Et parmi toutes ces choses dont tu ne t’es jamais séparée, il y a ce dé à coudre sans âge dans lequel tu récoltes les graines de chaque lueur nouvelle capturée ici et là, par-delà les regards des enfants muets, et ceux des adultes trop bavards, par-delà les nuages, par-delà les éclats tranchants des rires nocturnes qui réchauffent les nuits bleues, par-delà les barrettes oubliées au fond d’une poche, et celles abandonnées sur une table de chevet, par-delà tous les signes que tu observeras, et bien tu découvriras peut-être que la vérité flambe dans le silence qui l’a vue naître. Tu réaliseras aussi peut-être qu’elle a le goût d’une vodka pure sans âge elle aussi. Sers-toi alors de ce dé à coudre pour soupeser ce qui t’appartient. C’est à dire rien. Et c’est plutôt une bonne nouvelle quand tu y penses. Car cela signifie que tu n’as rien à perdre. Plutôt que de te demander ce que tu vas faire de ta vie, demande-toi qui tu es et qui tu veux être. Après tu verras bien. Et si tu ne peux franchir un seuil sans trébucher, et bien relève-toi. Essaie de tomber correctement par contre. Avec fougue et envie je veux dire.

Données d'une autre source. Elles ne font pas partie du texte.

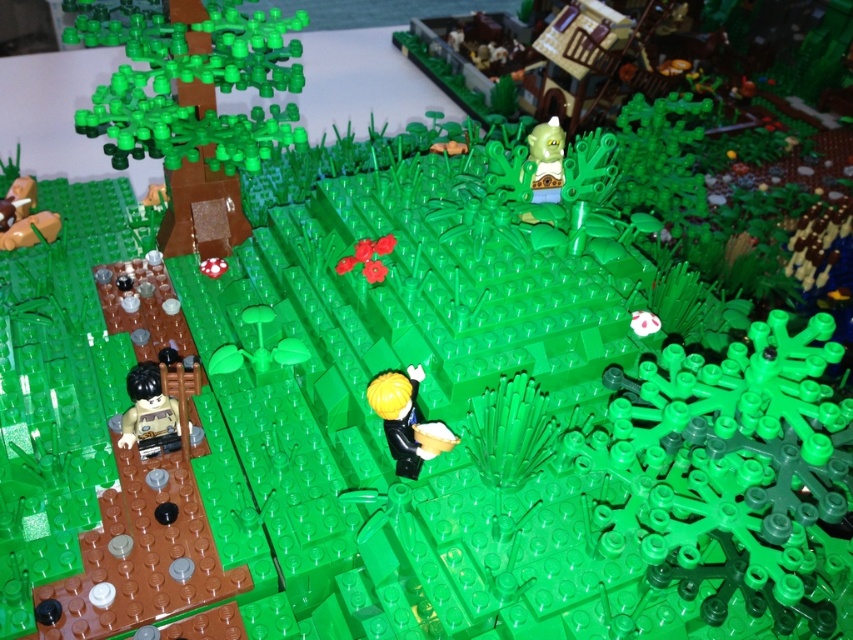 Question: Which point is farther to the camera?

Choices:
 (A) (129, 440)
 (B) (378, 387)
 (C) (212, 218)

Answer: (C)

Question: Is smooth green tree at upper left below black plastic minifigure at center?

Choices:
 (A) no
 (B) yes

Answer: (A)

Question: Which of the following is the closest to the observer?

Choices:
 (A) (167, 237)
 (B) (403, 394)
 (C) (194, 378)

Answer: (B)

Question: Observing the image, what is the correct spatial positioning of brown matte minifigure at lower left in reference to black plastic minifigure at center?

Choices:
 (A) left
 (B) right

Answer: (A)

Question: Which is nearer to the smooth green tree at upper left?

Choices:
 (A) brown matte minifigure at lower left
 (B) black plastic minifigure at center

Answer: (A)

Question: Is smooth green tree at upper left below brown matte minifigure at lower left?

Choices:
 (A) yes
 (B) no

Answer: (B) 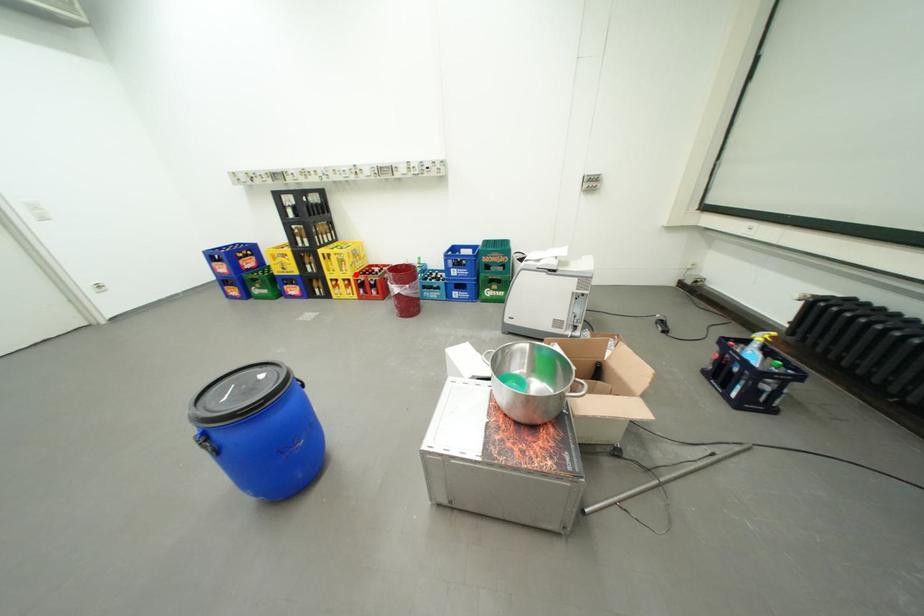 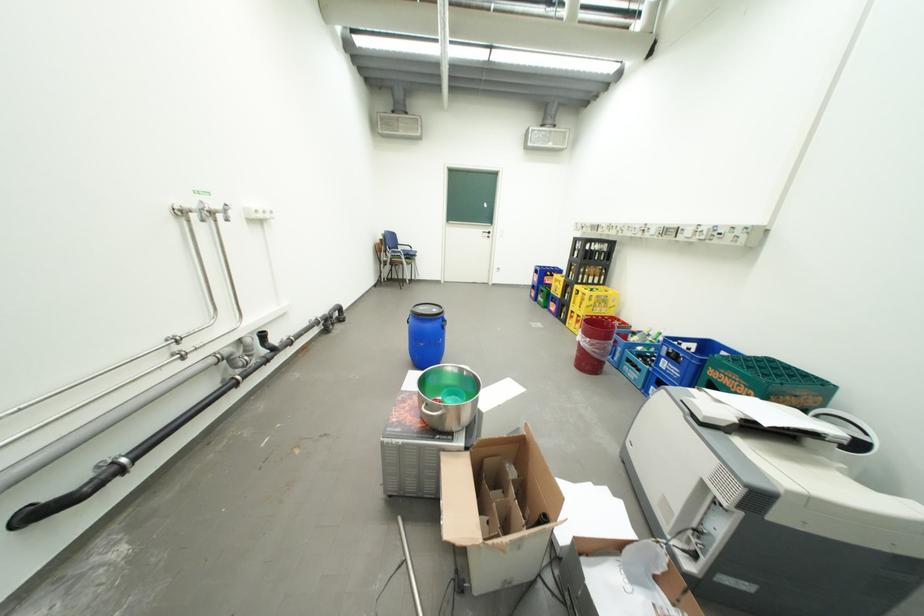 Question: I am providing you with two images of the same scene from different viewpoints. A red point is shown in image1. For the corresponding object point in image2, is it positioned nearer or farther from the camera?

Choices:
 (A) Nearer
 (B) Farther

Answer: (A) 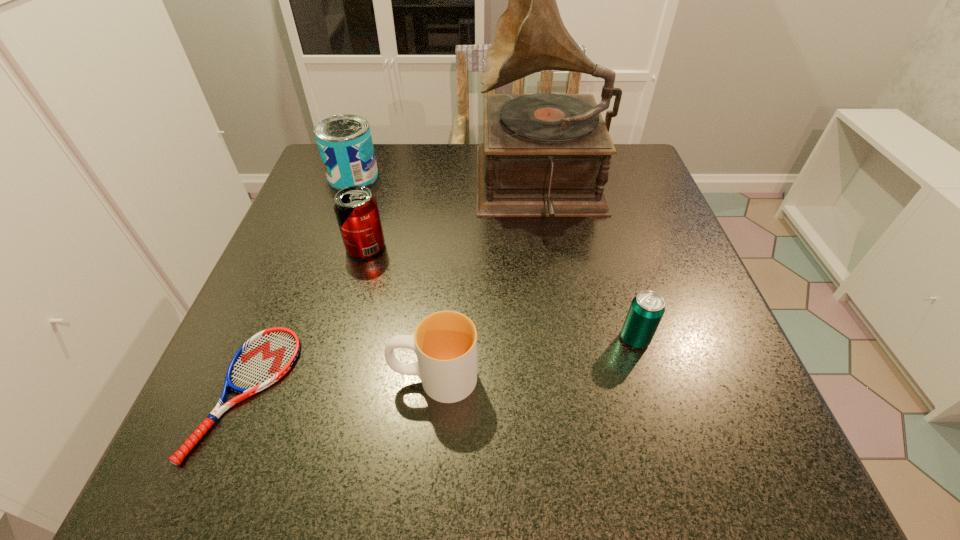 Where is `soda can at the left edge`? The width and height of the screenshot is (960, 540). soda can at the left edge is located at coordinates (356, 209).

Image resolution: width=960 pixels, height=540 pixels. What are the coordinates of `tennis racket that is at the left edge` in the screenshot? It's located at (266, 357).

The height and width of the screenshot is (540, 960). I want to click on record player at the right edge, so (544, 154).

In order to click on beer can that is at the right edge in this screenshot , I will do `click(646, 310)`.

Where is `object that is at the far left corner`? object that is at the far left corner is located at coordinates (345, 144).

Find the location of a particular element. This screenshot has width=960, height=540. object at the near left corner is located at coordinates (266, 357).

The image size is (960, 540). I want to click on object present at the far right corner, so click(544, 154).

The width and height of the screenshot is (960, 540). I want to click on vacant region at the far edge of the desktop, so click(391, 173).

This screenshot has height=540, width=960. Find the location of `vacant space at the near edge of the desktop`. vacant space at the near edge of the desktop is located at coordinates (651, 463).

Where is `vacant space at the left edge of the desktop`? This screenshot has height=540, width=960. vacant space at the left edge of the desktop is located at coordinates (284, 248). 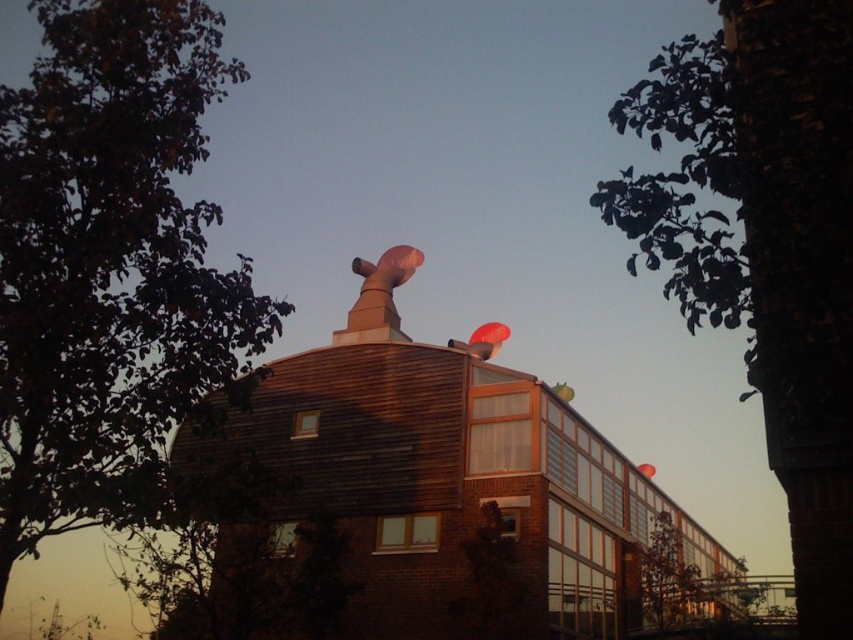 Is the position of green leafy tree at upper left more distant than that of rubberized red balloon at upper center?

No, green leafy tree at upper left is in front of rubberized red balloon at upper center.

Between green leafy tree at upper left and rubberized red balloon at upper center, which one has less height?

rubberized red balloon at upper center

The width and height of the screenshot is (853, 640). Find the location of `green leafy tree at upper left`. green leafy tree at upper left is located at coordinates (109, 264).

Where is `rubberized red balloon at upper center`? rubberized red balloon at upper center is located at coordinates (486, 339).

Is rubberized red balloon at upper center taller than rubber balloon at center?

Incorrect, rubberized red balloon at upper center's height is not larger of rubber balloon at center's.

You are a GUI agent. You are given a task and a screenshot of the screen. Output one action in this format:
    pyautogui.click(x=<x>, y=<y>)
    Task: Click on the rubberized red balloon at upper center
    This screenshot has height=640, width=853.
    Given the screenshot: What is the action you would take?
    pyautogui.click(x=486, y=339)

This screenshot has width=853, height=640. I want to click on rubberized red balloon at upper center, so click(486, 339).

Is the position of green leafy tree at upper left more distant than that of translucent plastic balloon at upper center?

No, it is not.

Which is in front, point (103, 157) or point (566, 394)?

Point (103, 157)

Who is more distant from viewer, (204, 83) or (572, 390)?

The point (572, 390) is behind.

Find the location of a particular element. The height and width of the screenshot is (640, 853). green leafy tree at upper left is located at coordinates (109, 264). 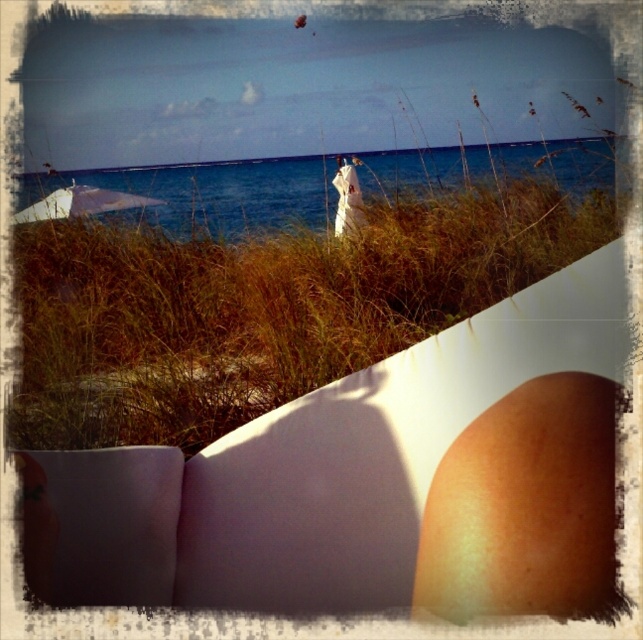 Question: Is brown grass at center thinner than blue water at center?

Choices:
 (A) yes
 (B) no

Answer: (B)

Question: Is brown grass at center smaller than blue water at center?

Choices:
 (A) no
 (B) yes

Answer: (A)

Question: Which point is closer to the camera taking this photo?

Choices:
 (A) (604, 145)
 (B) (21, 278)

Answer: (B)

Question: Among these points, which one is farthest from the camera?

Choices:
 (A) (509, 195)
 (B) (413, 154)

Answer: (B)

Question: Does brown grass at center have a lesser width compared to blue water at center?

Choices:
 (A) yes
 (B) no

Answer: (B) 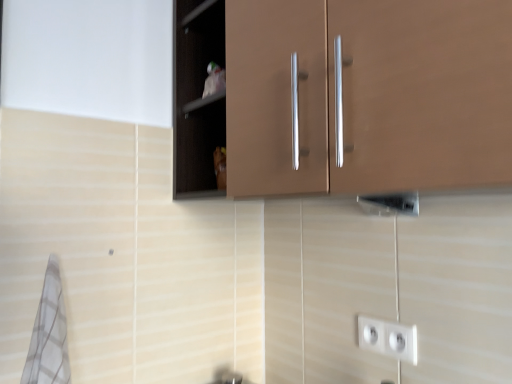 Question: From the image's perspective, is matte brown cabinet at upper center, the 1th cabinetry viewed from the front, located beneath white checkered bath towel at lower left?

Choices:
 (A) yes
 (B) no

Answer: (B)

Question: Considering the relative sizes of matte brown cabinet at upper center, the 1th cabinetry viewed from the front, and white checkered bath towel at lower left in the image provided, is matte brown cabinet at upper center, the 1th cabinetry viewed from the front, smaller than white checkered bath towel at lower left?

Choices:
 (A) yes
 (B) no

Answer: (B)

Question: Is matte brown cabinet at upper center, arranged as the second cabinetry when viewed from the back, at the right side of white checkered bath towel at lower left?

Choices:
 (A) no
 (B) yes

Answer: (B)

Question: Is matte brown cabinet at upper center, arranged as the second cabinetry when viewed from the back, far from white checkered bath towel at lower left?

Choices:
 (A) no
 (B) yes

Answer: (A)

Question: Is matte brown cabinet at upper center, the 1th cabinetry viewed from the front, positioned behind white checkered bath towel at lower left?

Choices:
 (A) no
 (B) yes

Answer: (A)

Question: Which is correct: matte brown cabinet at upper center, the 1th cabinetry viewed from the front, is inside white checkered bath towel at lower left, or outside of it?

Choices:
 (A) outside
 (B) inside

Answer: (A)

Question: Is matte brown cabinet at upper center, the 1th cabinetry viewed from the front, to the left or to the right of white checkered bath towel at lower left in the image?

Choices:
 (A) right
 (B) left

Answer: (A)

Question: From the image's perspective, is matte brown cabinet at upper center, the 1th cabinetry viewed from the front, positioned above or below white checkered bath towel at lower left?

Choices:
 (A) above
 (B) below

Answer: (A)

Question: Is matte brown cabinet at upper center, arranged as the second cabinetry when viewed from the back, wider or thinner than white checkered bath towel at lower left?

Choices:
 (A) wide
 (B) thin

Answer: (A)

Question: From a real-world perspective, is white plastic socket at lower right positioned above or below matte brown cabinet at upper center, arranged as the second cabinetry when viewed from the back?

Choices:
 (A) below
 (B) above

Answer: (A)

Question: Looking at their shapes, would you say white plastic socket at lower right is wider or thinner than matte brown cabinet at upper center, the 1th cabinetry viewed from the front?

Choices:
 (A) thin
 (B) wide

Answer: (A)

Question: Is white plastic socket at lower right situated inside matte brown cabinet at upper center, the 1th cabinetry viewed from the front, or outside?

Choices:
 (A) inside
 (B) outside

Answer: (B)

Question: In the image, is white plastic socket at lower right positioned in front of or behind matte brown cabinet at upper center, the 1th cabinetry viewed from the front?

Choices:
 (A) front
 (B) behind

Answer: (B)

Question: From their relative heights in the image, would you say white plastic socket at lower right is taller or shorter than brown matte cabinet at center, the 2th cabinetry from the front?

Choices:
 (A) tall
 (B) short

Answer: (B)

Question: Considering the relative positions of white plastic socket at lower right and brown matte cabinet at center, the 2th cabinetry from the front, in the image provided, is white plastic socket at lower right to the left or to the right of brown matte cabinet at center, the 2th cabinetry from the front,?

Choices:
 (A) left
 (B) right

Answer: (B) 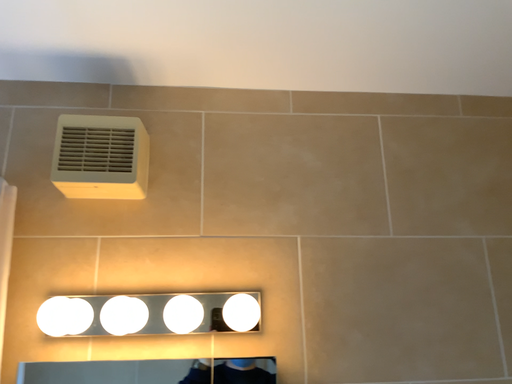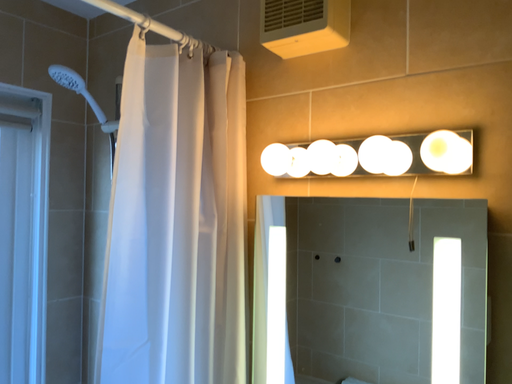 Question: Which way did the camera rotate in the video?

Choices:
 (A) rotated left
 (B) rotated right

Answer: (A) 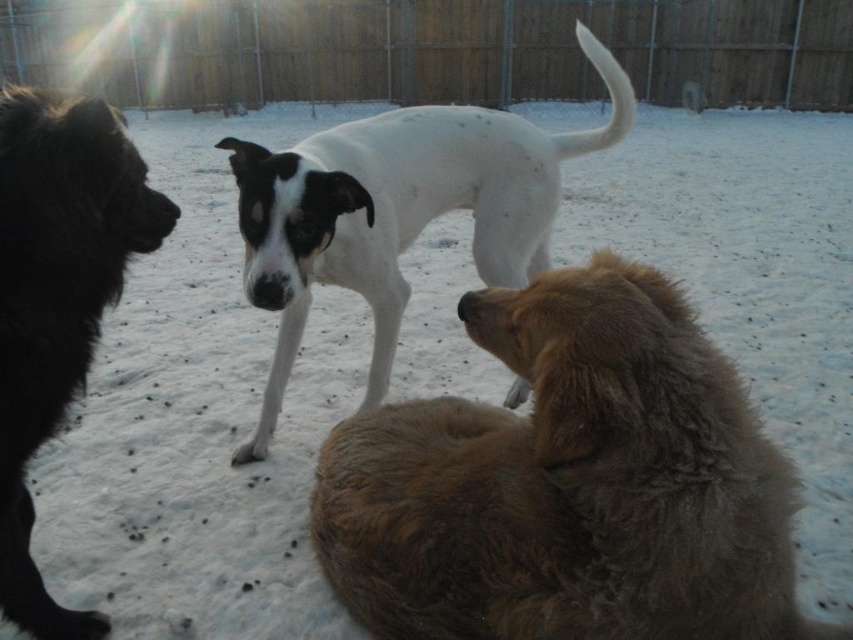 You are a photographer trying to capture a group photo of the fuzzy brown dog at lower right and the white smooth dog at center. Since you want both dogs to be clearly visible in the photo, which dog should you focus on first to ensure the other remains in the background?

You should focus on the fuzzy brown dog at lower right first because it is in front of the white smooth dog at center, so by focusing on the front dog, the one behind will naturally stay in the background.

You are standing at the bottom left corner of the image. You want to walk straight ahead to reach the white smooth dog at center. Is there any dog in your way?

The black fluffy dog on the left is in your path. Since you are starting at the bottom left corner and walking straight ahead, the black fluffy dog on the left is positioned in front of you, blocking your path to the white smooth dog at center.

You are standing at the center of the yard looking towards the fence. Which direction should you walk to reach the fuzzy brown dog at lower right?

Since the fuzzy brown dog at lower right is located at coordinates (x=567, y=483), you should walk towards the lower right direction to reach it.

Ne sous-estime pas la sincérité de ceux qui essaient de ne pas devenir des enfoirés, même si parfois ils le deviennent car parfois la vie est une enfoirée elle-même, mais tu sais que ce ne peut être une excuse valable.
Tu n’es pas meilleure qu’une autre, et une autre pas meilleure que toi, sache-le, et si tu l’oublies, tu deviendras la pire des enfoirées.

/Flux/

Finalement, dit-elle, il se peut que je n’ai jamais rien eu d’autre que ça, ce chemin que l’amour a creusé en moi, jusqu’à une petite chambre, pleine de champs dorés et de demeures aux cheminées fumantes, où j’ai déposé ma vie.